Transcribe only the part of the material below that begins at the line containing "619 189 559" and ends at the line containing "MINIMUM TEMPERATURE (F)", with both kept and images left out.

--- Data provided ---
Segment Open

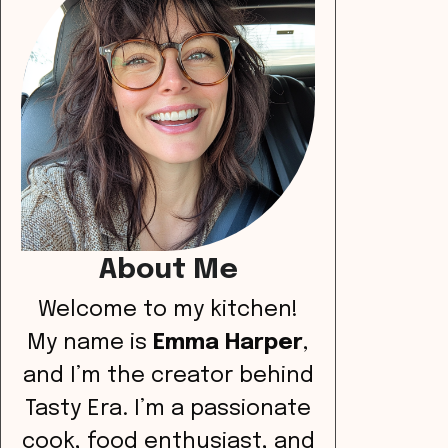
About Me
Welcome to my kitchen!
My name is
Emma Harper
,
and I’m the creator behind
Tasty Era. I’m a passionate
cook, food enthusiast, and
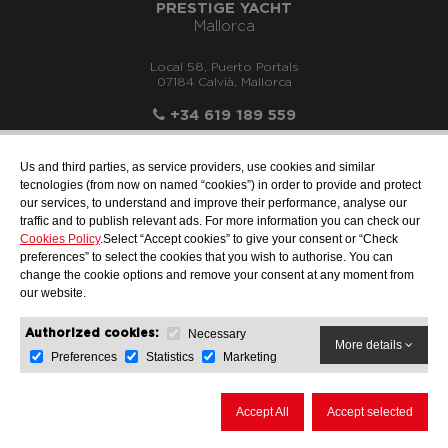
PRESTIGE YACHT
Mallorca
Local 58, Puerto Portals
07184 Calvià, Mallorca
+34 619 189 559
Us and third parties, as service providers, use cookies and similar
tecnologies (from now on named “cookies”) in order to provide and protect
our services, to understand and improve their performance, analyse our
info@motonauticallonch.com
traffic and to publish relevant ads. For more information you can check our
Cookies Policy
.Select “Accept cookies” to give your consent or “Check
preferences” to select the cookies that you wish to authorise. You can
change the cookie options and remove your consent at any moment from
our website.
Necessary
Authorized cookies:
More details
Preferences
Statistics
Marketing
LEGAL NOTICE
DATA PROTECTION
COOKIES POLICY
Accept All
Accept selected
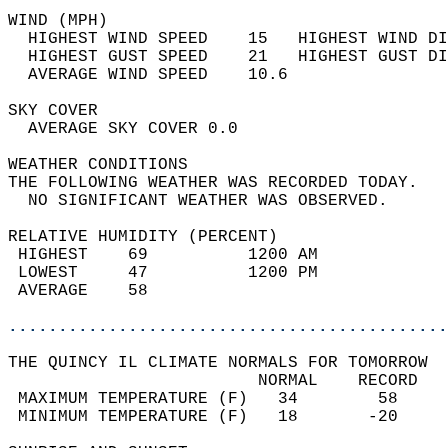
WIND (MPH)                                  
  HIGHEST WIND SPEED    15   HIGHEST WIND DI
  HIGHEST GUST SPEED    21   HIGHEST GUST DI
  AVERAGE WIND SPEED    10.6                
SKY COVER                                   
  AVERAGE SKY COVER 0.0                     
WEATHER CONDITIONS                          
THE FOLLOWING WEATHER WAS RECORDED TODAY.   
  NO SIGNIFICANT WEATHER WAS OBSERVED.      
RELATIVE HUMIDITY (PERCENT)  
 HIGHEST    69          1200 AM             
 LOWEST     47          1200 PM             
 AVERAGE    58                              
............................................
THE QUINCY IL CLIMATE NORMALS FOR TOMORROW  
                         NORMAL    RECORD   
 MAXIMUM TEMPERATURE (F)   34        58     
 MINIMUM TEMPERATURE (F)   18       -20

Segment Closed
Segment Open

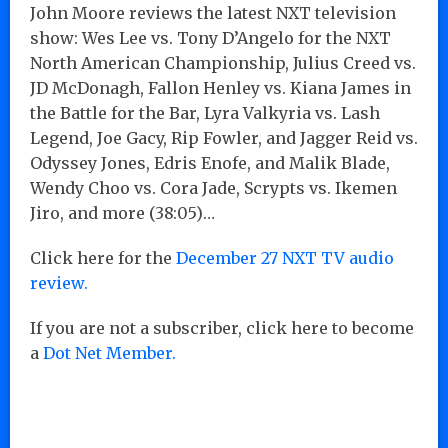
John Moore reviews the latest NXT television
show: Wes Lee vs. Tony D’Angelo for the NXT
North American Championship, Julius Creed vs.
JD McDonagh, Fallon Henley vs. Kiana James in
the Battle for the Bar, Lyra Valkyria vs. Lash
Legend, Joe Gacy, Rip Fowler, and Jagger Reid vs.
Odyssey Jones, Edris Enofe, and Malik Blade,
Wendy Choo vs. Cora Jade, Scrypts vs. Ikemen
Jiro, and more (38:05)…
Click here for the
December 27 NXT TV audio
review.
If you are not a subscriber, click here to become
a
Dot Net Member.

Segment Closed
Segment Open

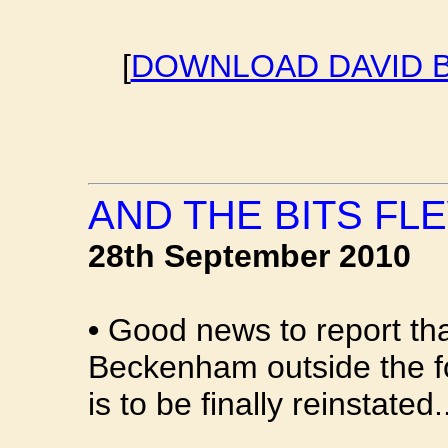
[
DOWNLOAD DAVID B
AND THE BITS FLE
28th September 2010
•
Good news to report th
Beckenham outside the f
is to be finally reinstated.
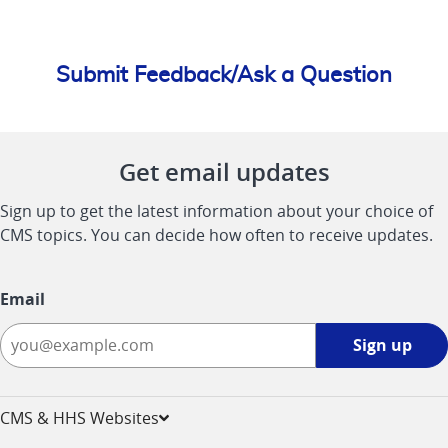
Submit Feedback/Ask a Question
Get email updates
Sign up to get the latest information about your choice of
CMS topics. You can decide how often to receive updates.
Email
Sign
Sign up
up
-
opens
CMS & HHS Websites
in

Segment Closed

--- Result for this exercise ---
+34 619 189 559
Us and third parties, as service providers, use cookies and similar
tecnologies (from now on named “cookies”) in order to provide and protect
our services, to understand and improve their performance, analyse our
info@motonauticallonch.com
traffic and to publish relevant ads. For more information you can check our
Cookies Policy
.Select “Accept cookies” to give your consent or “Check
preferences” to select the cookies that you wish to authorise. You can
change the cookie options and remove your consent at any moment from
our website.
Necessary
Authorized cookies:
More details
Preferences
Statistics
Marketing
LEGAL NOTICE
DATA PROTECTION
COOKIES POLICY
Accept All
Accept selected
WIND (MPH)                                  
  HIGHEST WIND SPEED    15   HIGHEST WIND DI
  HIGHEST GUST SPEED    21   HIGHEST GUST DI
  AVERAGE WIND SPEED    10.6                
SKY COVER                                   
  AVERAGE SKY COVER 0.0                     
WEATHER CONDITIONS                          
THE FOLLOWING WEATHER WAS RECORDED TODAY.   
  NO SIGNIFICANT WEATHER WAS OBSERVED.      
RELATIVE HUMIDITY (PERCENT)  
 HIGHEST    69          1200 AM             
 LOWEST     47          1200 PM             
 AVERAGE    58                              
............................................
THE QUINCY IL CLIMATE NORMALS FOR TOMORROW  
                         NORMAL    RECORD   
 MAXIMUM TEMPERATURE (F)   34        58     
 MINIMUM TEMPERATURE (F)   18       -20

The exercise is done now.